Oggi se ne contano 750, la maggior parte “radio dell’ultimo miglio” sono situati in zone rurali o in città di medie dimensioni e mobilitano più di 2.500 dipendenti e 30.000 volontari in tutta la Francia, secondo un rapporto Arcom del 2023. A differenza dei loro cugini del servizio privato o pubblico, il finanziamento delle radio comunitarie radiofoniche si basa in gran parte sul Fondo di sostegno all’espressione radiofonica (FSER), che rappresenta in media il 30% della loro dotazione complessiva. “ Il resto dei nostri finanziamenti proviene da autorità locali, partner locali, donazioni e la pubblicità, che è limitata al 20%”, spiega Sylvain Delfau, direttore anche di Radio Laser, con sede a sud di Rennes dal 1992.
« La FSER ci permette di mantenere la nostra indipendenza non essendo soggetti ad alcunagruppo finanziario », sottolinea il direttore di Radio Laser, che riceve in questo contesto quasi 220.000 euro. “ Toglierci questo aiuto? Ciò porterebbe all’eliminazione di almeno una posizione e all’esclusione da un bacino di popolazione. », aggiunge Stéphane Tremblay, direttore delle filiali savoiarde di Radio Chrétienne Francophone (RCF).
Soprattutto perché tali tagli indebolirebbero le stazioni radio in un “ contesto finanziario già difficile “. In questione: l’aumento esponenziale dei prezzi dell’energia e dei trasmettitori, i costi imposti dalla diffusione su larga scala della doppia trasmissione – con DAB+ oltre a FM –, la progressiva diminuzione dei contributi pubblici ai contratti agevolati o l’ulteriore concorrenza dei grandi ascolti online piattaforme. “ È nel nostro DNA fare molto con poco. Ma fare di più con meno diventa complicato », deplora Stéphane Tremblay.
La voce dei territori
Al di là di queste difficoltà, le radio evidenziano soprattutto la loro missione sociale locale. “ Coltiviamo l'ascolto attraverso l'informazione con e per i cittadini », Sottolinea Marie Picard, direttrice di Radio Grenouille, con sede a Friche la belle de mai, alla periferia dei quartieri nord di Marsiglia. Oltre ai suoi programmi, Radio Grenouille organizza delle scenografie fuori dai suoi studi e aperte al pubblico, nonché dei concerti: “ Partecipiamo all'emergenza culturale e artistica locale e agli spazi aperti di discussione. Una radio pubblica non ha questo legame con i suoi abitanti », sostiene il regista.

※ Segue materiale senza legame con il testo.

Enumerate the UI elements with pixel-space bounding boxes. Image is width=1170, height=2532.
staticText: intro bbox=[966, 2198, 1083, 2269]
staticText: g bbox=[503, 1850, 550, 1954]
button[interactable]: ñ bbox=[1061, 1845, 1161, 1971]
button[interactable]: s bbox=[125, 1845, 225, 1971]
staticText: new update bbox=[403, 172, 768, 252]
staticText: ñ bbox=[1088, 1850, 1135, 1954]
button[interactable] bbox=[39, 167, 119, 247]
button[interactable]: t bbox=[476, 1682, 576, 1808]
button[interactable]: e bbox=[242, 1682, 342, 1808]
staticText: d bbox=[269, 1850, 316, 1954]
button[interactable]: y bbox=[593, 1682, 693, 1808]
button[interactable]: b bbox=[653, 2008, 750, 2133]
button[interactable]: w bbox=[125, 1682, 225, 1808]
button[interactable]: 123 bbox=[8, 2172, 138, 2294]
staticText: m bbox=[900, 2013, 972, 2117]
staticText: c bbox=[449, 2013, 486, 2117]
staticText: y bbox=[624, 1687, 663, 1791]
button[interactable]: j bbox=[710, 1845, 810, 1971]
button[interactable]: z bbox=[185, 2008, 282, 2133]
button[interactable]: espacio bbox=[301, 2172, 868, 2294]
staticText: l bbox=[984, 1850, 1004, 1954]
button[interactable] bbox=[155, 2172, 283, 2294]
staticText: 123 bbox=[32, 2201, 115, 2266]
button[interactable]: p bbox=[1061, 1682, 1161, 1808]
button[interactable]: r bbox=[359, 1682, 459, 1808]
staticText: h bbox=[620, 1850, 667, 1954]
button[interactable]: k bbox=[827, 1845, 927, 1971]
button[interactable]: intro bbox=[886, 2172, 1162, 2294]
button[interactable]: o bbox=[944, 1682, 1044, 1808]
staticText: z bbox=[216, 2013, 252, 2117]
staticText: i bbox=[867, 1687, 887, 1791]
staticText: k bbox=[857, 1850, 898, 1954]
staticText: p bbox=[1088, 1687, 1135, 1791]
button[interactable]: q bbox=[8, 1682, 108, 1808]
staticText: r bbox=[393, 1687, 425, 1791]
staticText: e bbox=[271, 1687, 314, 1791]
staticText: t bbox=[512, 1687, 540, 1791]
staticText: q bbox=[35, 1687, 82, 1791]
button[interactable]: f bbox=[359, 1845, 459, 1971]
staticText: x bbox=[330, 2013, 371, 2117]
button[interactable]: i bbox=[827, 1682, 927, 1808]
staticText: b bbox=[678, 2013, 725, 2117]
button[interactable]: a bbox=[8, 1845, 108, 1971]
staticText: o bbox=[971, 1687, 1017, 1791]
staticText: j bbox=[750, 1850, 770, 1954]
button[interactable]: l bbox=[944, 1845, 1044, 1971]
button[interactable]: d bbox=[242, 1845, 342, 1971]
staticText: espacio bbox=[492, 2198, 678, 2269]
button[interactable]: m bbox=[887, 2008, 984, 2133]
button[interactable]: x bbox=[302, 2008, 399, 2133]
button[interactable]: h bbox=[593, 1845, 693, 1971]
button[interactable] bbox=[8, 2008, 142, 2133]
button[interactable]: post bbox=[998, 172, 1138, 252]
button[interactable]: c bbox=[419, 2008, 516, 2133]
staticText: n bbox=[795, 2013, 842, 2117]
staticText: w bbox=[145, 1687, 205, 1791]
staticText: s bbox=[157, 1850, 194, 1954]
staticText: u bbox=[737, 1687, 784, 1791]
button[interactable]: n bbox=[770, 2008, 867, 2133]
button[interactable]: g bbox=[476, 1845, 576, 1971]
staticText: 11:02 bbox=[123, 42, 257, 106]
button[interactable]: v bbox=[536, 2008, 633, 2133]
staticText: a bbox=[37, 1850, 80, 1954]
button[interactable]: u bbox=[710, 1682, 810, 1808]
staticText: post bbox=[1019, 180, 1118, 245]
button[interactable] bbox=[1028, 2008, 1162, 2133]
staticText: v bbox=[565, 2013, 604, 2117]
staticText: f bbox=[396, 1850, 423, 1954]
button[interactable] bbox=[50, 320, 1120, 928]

La garanzia di un collegamento “intimo” con i suoi ascoltatori è anche al centro dell’approccio di RCF e delle sue 64 filiali locali, ricorda Stéphane Tremblay: “ Ci sforziamo di far parlare coloro che non hanno voce e di connettere i cristiani che a volte sono isolati nelle zone rurali. » Armelle Roche, 64 anni, è una fedele ascoltatrice della radio cristiana da quarant'anni. “ Apprezzo la qualità delle informazioni e dei momenti di preghiera che non trovo altrove. Questo mi fa venir voglia di rimanere fedele a RCF, alla mia radio », dice questa lionese.
Per Marie Picard, di Radio Grenouille, la questione del finanziamento delle radio comunitarie ha assunto una dimensione simbolica dopo l'episodio del bilancio: “ Attaccare le nostre radio significa attaccare la garanzia del pluralismo dei media e della democrazia locale. » Una minaccia che grava su tutto il settore audiovisivo, mentre il governo si prepara, secondo Télérama, a ridurre il suo budget annuale di 45 milioni di euro.